The mainstay of therapy for paraneoplastic manifestations of Castleman disease is definitive treatment of the neoplasm. However, autoimmune features can persist, especially in recurrent disease [9]. IVIg and rituximab were effective in resolving our patients’ mucocutaneous lesions after surgery for Castleman disease recurrences. FAM therapy and rosuvastatin are given to patients for bronchiolitis obliterans after HSCT and for chronic lung rejection because of their anti-inflammatory effects: orally inhaled fluticasone (topical anti-inflammatory effects), azithromycin (impaired interleukin-8 production), and montelukast (blockade of leukotriene production). Our first patient initially improved but then had progressive respiratory decline, which may have resulted from noncompliance to therapy or the natural course of her disease.
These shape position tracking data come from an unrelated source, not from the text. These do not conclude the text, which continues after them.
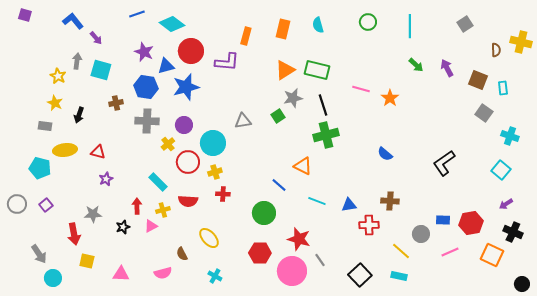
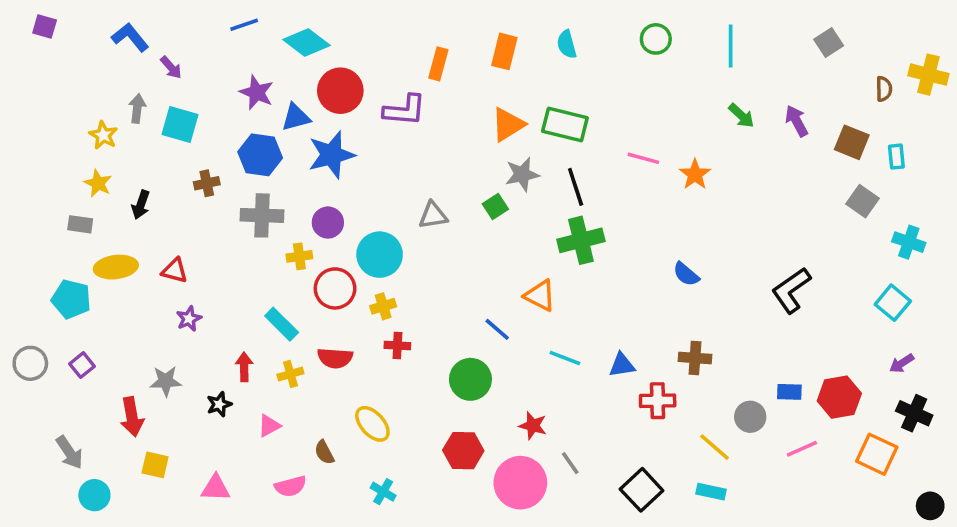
yellow cross: (168, 144) -> (299, 256), turned 32
pink triangle: (151, 226) -> (269, 426), moved
red star: (299, 239) -> (533, 426), size x0.7

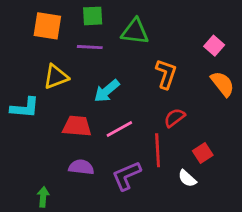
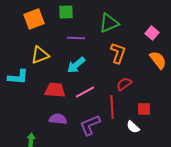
orange square: (47, 26) -> (34, 19), turned -30
green triangle: (135, 32) -> (109, 23), moved, turned -30
purple line: (90, 47) -> (76, 38), moved
red square: (203, 153) -> (144, 109), turned 32

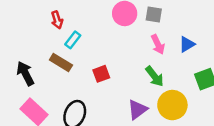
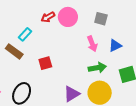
gray square: (154, 15) -> (101, 19), moved
red arrow: (57, 20) -> (48, 17), moved, turned 72
green arrow: (155, 76) -> (97, 68), moved, turned -66

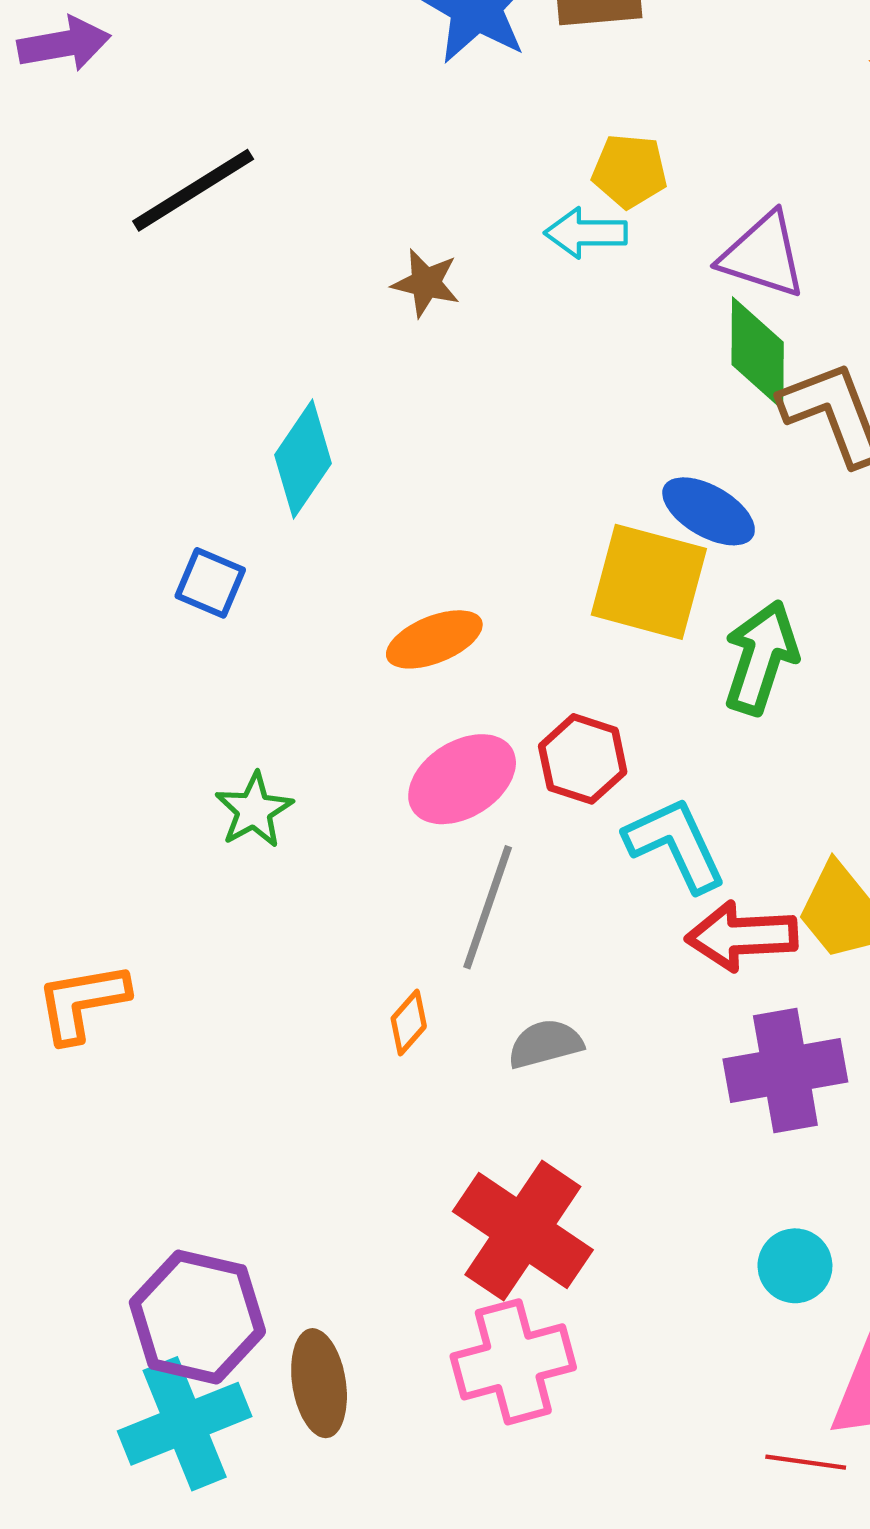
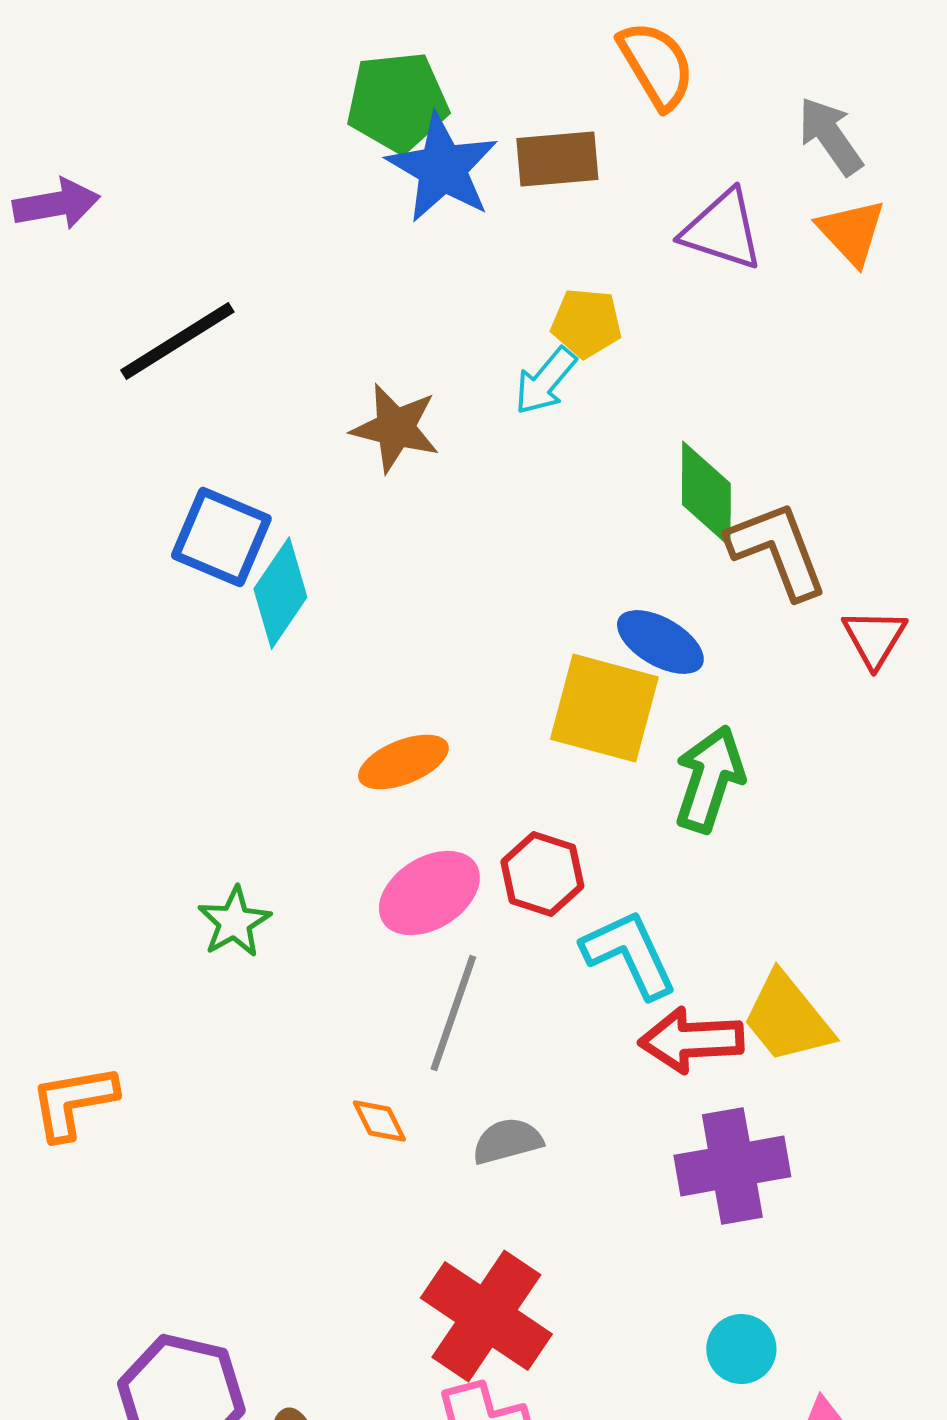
cyan arrow: (586, 233) -> (545, 381), turned -50
purple triangle: (763, 255) -> (722, 230), moved
brown star: (426, 283) -> (395, 428), size x1.4
blue square: (210, 583) -> (221, 537), moved, size x1.5
orange diamond: (409, 1023) -> (379, 1121), turned -68

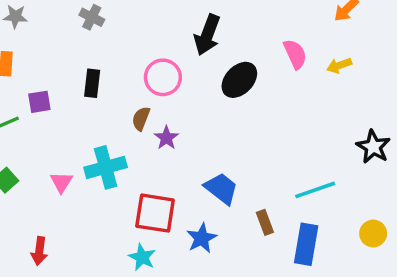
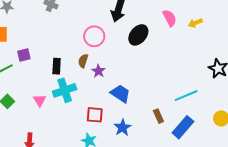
black rectangle: (92, 83) -> (57, 66), moved
blue trapezoid: (221, 188) -> (120, 94), moved
red square: (155, 213) -> (95, 115), size x0.7
blue rectangle: (306, 244) -> (183, 127), turned 35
The paraneoplastic respiratory manifestations in our second patient have all but resolved, however, as demonstrated by improvement in symptoms, PFTs, and chest imaging. Further study is needed to further characterize the context in which this treatment regimen may be most beneficial. We believe the therapy regimen we used for our patients may be valuable for treating this rare clinical condition.
Conflicts of interest
Aaron R. Mangold, MD: Scientific advisory board for Genentech, specifically for rituximab.
None of the other authors have any conflicts of interest to disclose.
Acknowledgments
Editing, proofreading, and reference verification were provided by Scientific Publications, Mayo Clinic.
Footnotes
Supplementary data related to this article can be found at https://doi.org/10.1016/j.rmcr.2018.08.002.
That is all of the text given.